Siehst du dieses Potenzial im Plan der neuen Architekturschule Siegen?

JT: In Siegen löste der Wettbewerb einige relevante und radikale Themen aus. Man bemerkt, dass diese Schule bereits ein Bild von sich erzeugt hat: „Das wollen wir sein als Schule, da wollen wir hin.“ – ein Versprechen für die Zukunft, das eine unglaubliche Dynamik bewirkt. Diese Idee, dass mehrere Fachbereiche der Hochschule in die Stadt zurückziehen, wird von vielen unterstützt, weil sie isoliert in dem 70er Jahre Campus gar nicht überlebensfähig ist. Unter anderem Tobias Hönig, Thorsten Erl und Bert Bielefeld haben sich im Bereich der Architekturfakultät dafür stark gemacht, dass das bestehende Druckhaus nicht abgerissen wird. Der alte Masterplan ersetzte es durch ein Haus mit identischem Footprint. In unter einem Jahr initiieren sie diesen Prozess, der jetzt in diesen extrem guten Verfahren mündete und Schritt für Schritt weiterentwickelt wird.  

Wie verlief der Wettbewerb und was war einzigartig daran?
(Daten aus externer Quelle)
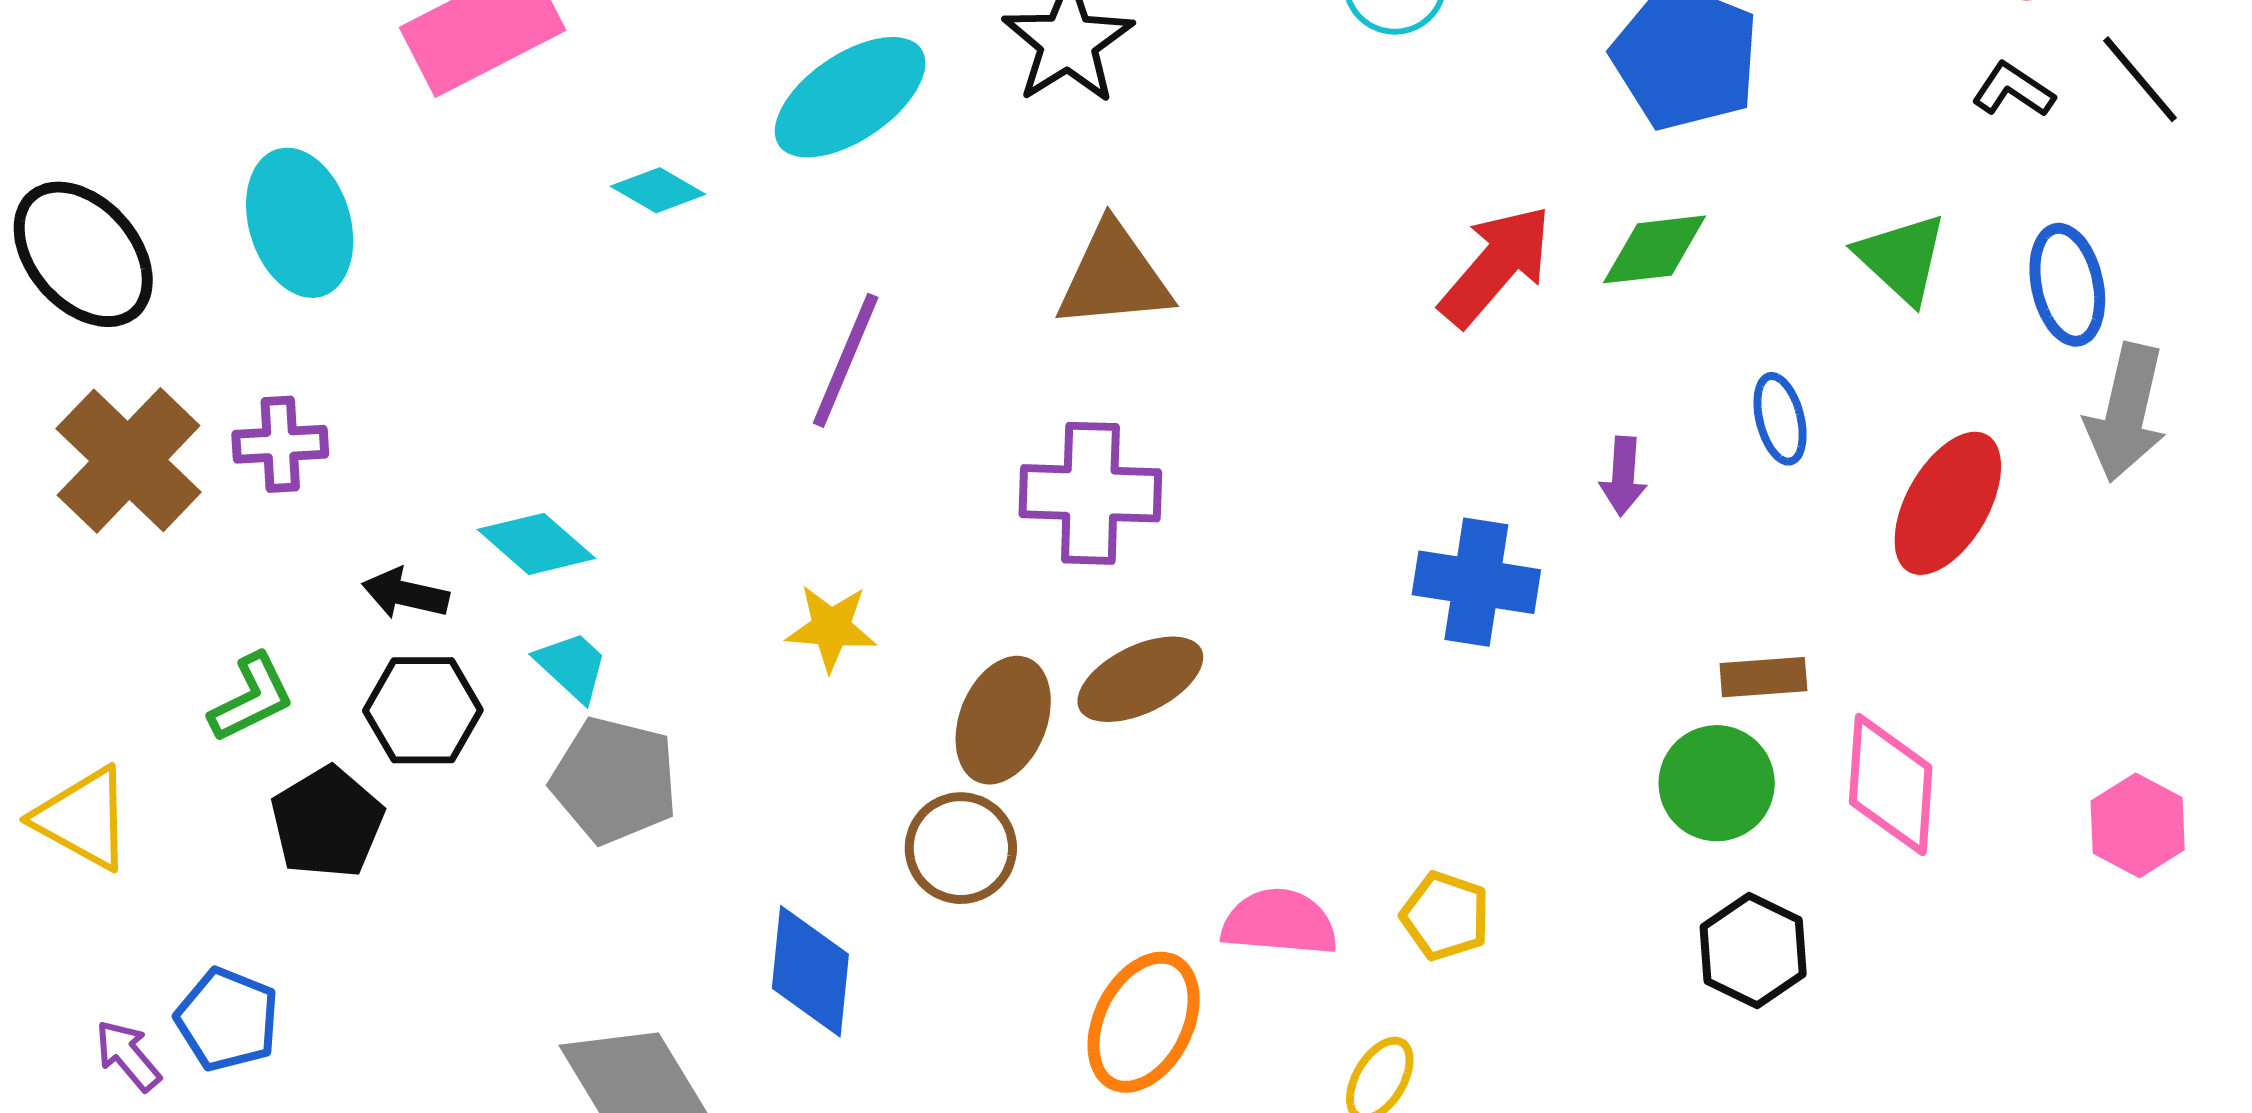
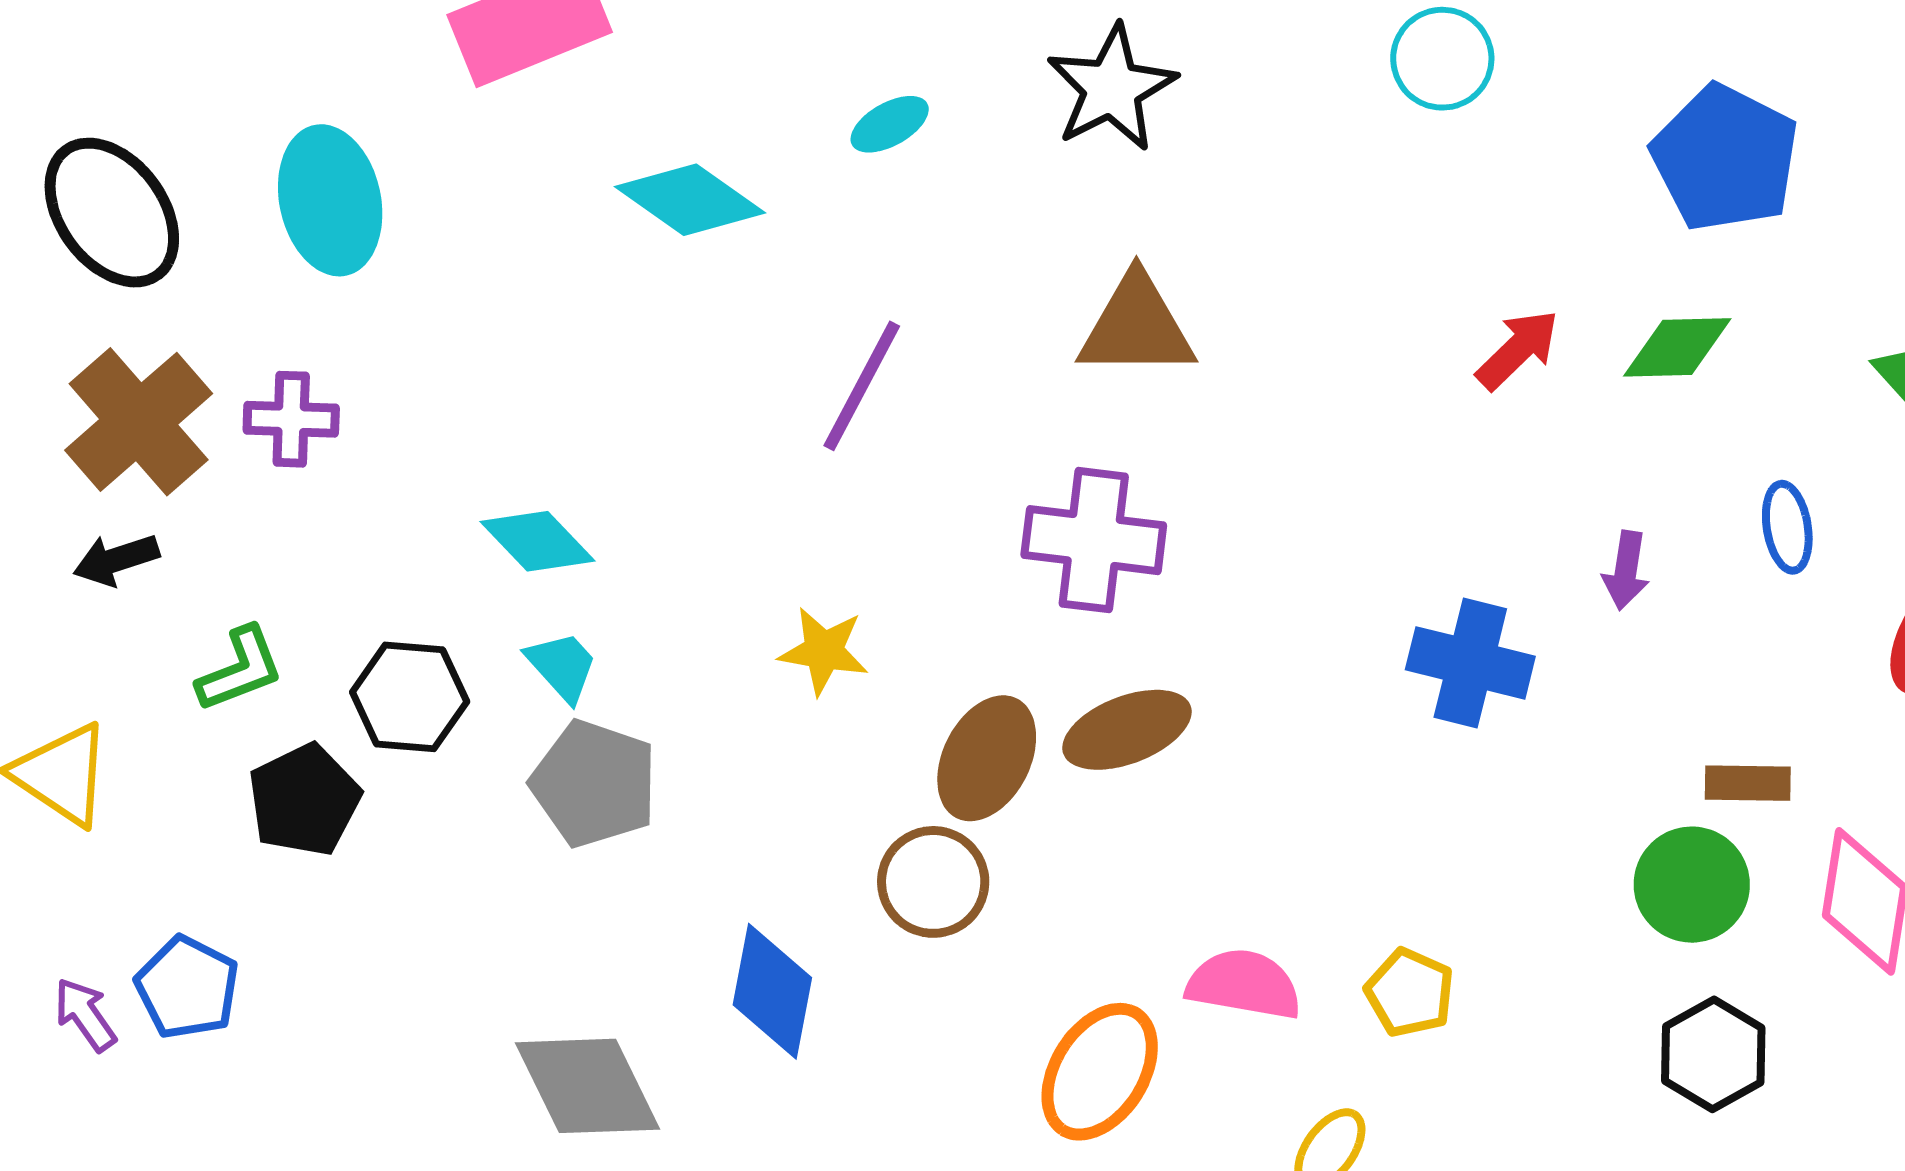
cyan ellipse: (850, 97) -> (890, 124), size x0.5
cyan diamond: (658, 190) -> (690, 200), size x1.6
red arrow: (1496, 266) -> (1518, 349), size x0.7
black arrow: (405, 594) -> (116, 560), moved, turned -36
JT: Von Anfang an war eine Summer School Teil dieses Wettbewerbsverfahrens, das dadurch nicht anonym, sondern mit hohem Maß an Kommunikation und Austausch verbunden war. Nach einer offenen Bewerbungsphase arbeiteten sechs ausgewählte Entwurfsteams gemeinsam mit den Studierenden zehn Tage lang vor Ort, im zu transformierende Bestandsgebäude. Das bildete den Auftakt dieses Prozesses, sich mit dem Ort zu beschäftigen und sich diese Schule vorzustellen. Jedes Entwurfsteam arbeitete mit circa zehn Studierenden und einer Person aus dem Mittelbau, die lokale Expertise einbrachte. Dieser Ansatz ermöglichte einen guten Start, da parallel mit fünf anderen Teams grundlegende Fragen zu Architekturlehre und Transformation erörtert werden konnte. In der doppelgeschossigen Halle erzeugte das ein Riesen-Gewusel, denn es gab stetig Inputvorträge sowie spontane Gesprächsrunden, und die unterschiedliche Methoden und Ansätze wurden dadurch für alle sichtbar. Wir führten Gespräche mit Studierenden, Vertreter*innen des Stadtplanungsamts sowie Hochschullehrenden und hatten auch Expert*innen an unserer Seite wie beispielsweise für Klima oder Tragwerk. Am Schluss präsentierten alle Teams ihre Arbeit, was eine Art kollektives gedankliches Fundament bildete. Nach der Phase Null der Summer School lud die Hochschule drei Entwurfsteams zum sogenannten Austausch-Format „Marktplatz” ein, was uns hilfreiches Feedback brachte. Auch wenn Anonymität bei vielen Wettbewerben sinnvoll ist, gibt es auch Projekte, die Beteiligung erfordern, weil sie für die Stadtgesellschaft entscheidend sind. In Siegen war es ein konstruktiver Dialog, auf Augenhöhe. 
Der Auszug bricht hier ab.